PCH, Twin Turbos Versus Twin Frenchmen Edition: Twin-Turbo Ford Falcon or Two Peugeot 405 Mi16s? [Project Car Hell]

Welcome to Project Car Hell, where you choose your eternity by selecting the project that's the coolest... and the most hellish! Yesterday, the Humber Super Snipe got out-prestiged by the Aston Martin DBS, according to the Choose Your Eternity poll, and you'd think we'd follow up Britain-on-Britain and Italy-on-Italy matchups with a matchup honoring the other PCH Superpower, France. Instead, we're going to make PCH Supergalactic Megapower France do battle with lowly PCH underdog America today, and then we'll have a France-on-France matchup.


Can a Ford Falcon ever hope to generate the kind of toxic sulfurous flames needed to make an ordinary garage into a Hell Garage? The early Falcon was simple and reliable, shared a lot of components with other Ford products, and served as the basis for the first-gen Mustang, which- as we all know- benefits from compre-goddamn-hensive aftermarket parts support.
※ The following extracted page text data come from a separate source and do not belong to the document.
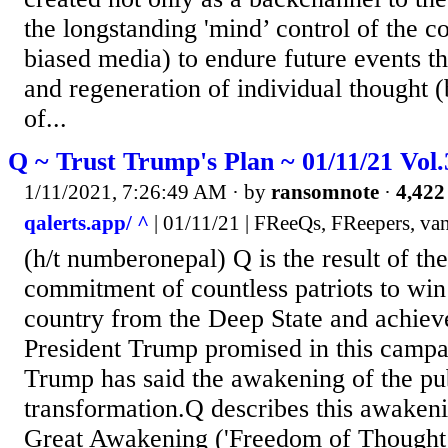
the longstanding 'mind’ control of the c
biased media) to endure future events t
and regeneration of individual thought (
of...
Q ~ Trust Trump's Plan ~ 01/11/21 Vol
1/11/2021, 7:26:49 AM
· by
ransomnote
·
4,422
qalerts.app/ ^
| 01/11/21 | FReeQs, FReepers, van
(h/t numberonepal) Q is the result of the
commitment of countless patriots to win
country from the Deep State and achiev
President Trump promised in this campa
Trump has said the awakening of the publ
transformation.Q describes this awakeni
Great Awakening ('Freedom of Thought’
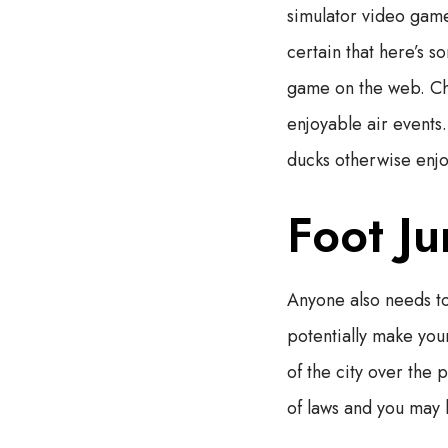
simulator video game
certain that here’s s
game on the web.
Ch
enjoyable air events
ducks otherwise enjo
Foot Ju
Anyone also needs to
potentially make your
of the city over the 
of laws and you may h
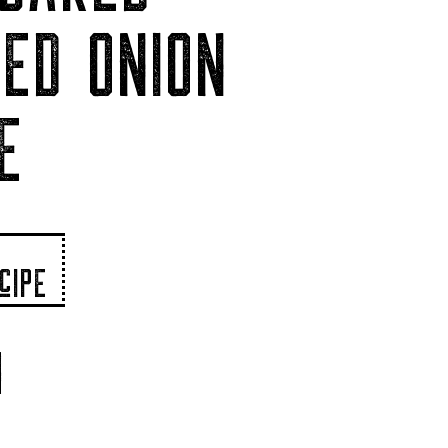
ED ONION
E
cIPE
N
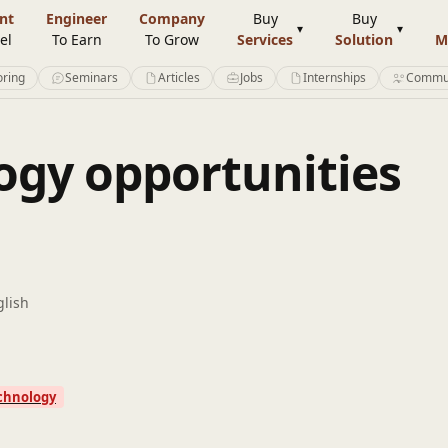
nt
Engineer
Company
Buy
Buy
el
To Earn
To Grow
Services
Solution
M
ring
Seminars
Articles
Jobs
Internships
Commu
gy opportunities
glish
chnology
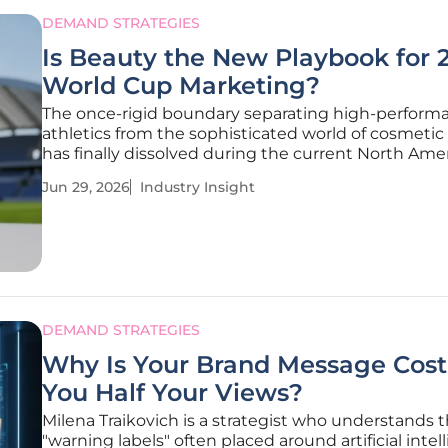
DEMAND STRATEGIES
Is Beauty the New Playbook for 
World Cup Marketing?
The once-rigid boundary separating high-perform
athletics from the sophisticated world of cosmetic 
has finally dissolved during the current North Ame
soccer cycle. As the international spotlight shines 
Jun 29, 2026
Industry Insight
2026 World Cup, the commercial landscape has sh
away from the
DEMAND STRATEGIES
Why Is Your Brand Message Cost
You Half Your Views?
Milena Traikovich is a strategist who understands 
"warning labels" often placed around artificial intel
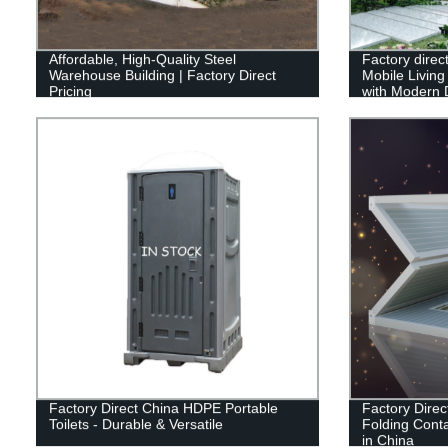
Affordable, High-Quality Steel
Factory dire
Warehouse Building | Factory Direct
Mobile Livin
Pricing
with Modern 
Factory Direct China HDPE Portable
Factory Direc
Toilets - Durable & Versatile
Folding Conta
in China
Sure it can, provided there's a backyard-built blow-through-carbureted twin-turbo setup slapped on its 289! Yes, you can buy such a car (go here if the ad disappears), though we can't say how much the seller will take for it. It's got a spool-equipped 8" Ford rear end, which should be a real barrel of death laughs on wet pavement, and all the hassle of the turbo plumbing has been done. The engine is fried, most likely with the custom ventilated pistons you often get with the funky fuel delivery of blow-through turbo systems- "DIALED BOOST UP AND NOW MOTOR HAS LOTS OF BLOW BY POSSIBLE BAD RING, BUT ENGINE STILL RUNS!!"- but the junkyard, with its legions of cheap 5.0s, beckons; you could just keep blowing up $200 engines until you got everything set up right. We'd probably ditch the carburetor and go with some form of fuel injection, then add some intercoolers… and then there'd be all the fun of broken- and increasingly costly- drivetrain components if the engine made the 300-600 horses such a setup is good for. Still, how hard could it be? Thanks to LTDScott for the tip!

While that Falcon would be fun if by some miracle you could get it running right, leaf springs and drum brakes don't make for an all-around pleasant driving experience, especially when you're making about five times the power the car's designers had in mind. If you're going to go fast, it's best to do so in a car designed for screaming performance as well as serious comfort, and that means you need to find yourself something French! The Peugeot 405 Mi16 is such a car, but it's so hard to find them over here in North America, and the prices! Fortunately, our own Matt Hardigree is searching for a personal Hell Project right now, and he's been scared to death by decided to share this Texas-sized Mi16 deal with us: Two 1989 Peugeot Mi16s (go here if ad disappears) for just $1,500! One of them doesn't run, because the timing belt went bye-bye and there were some personal-space-violation issues between the pistons and valves, but the engine in the quasi-beat-looking gray one works just fine (by the way, have you ever noticed that American Peugeot owners always have parts cars?). All you need to do is pick the best parts from each and make one good Mi16… well, that's assuming that the gray car- which sat for an alleged seven years before getting back on the road- can contribute anything meaningful beyond a not-yet-destroyed cylinder head. Anyway, you'll make it happen!

Twin-turbo Ford Falcon or twin Peugeot 405 Mi16s?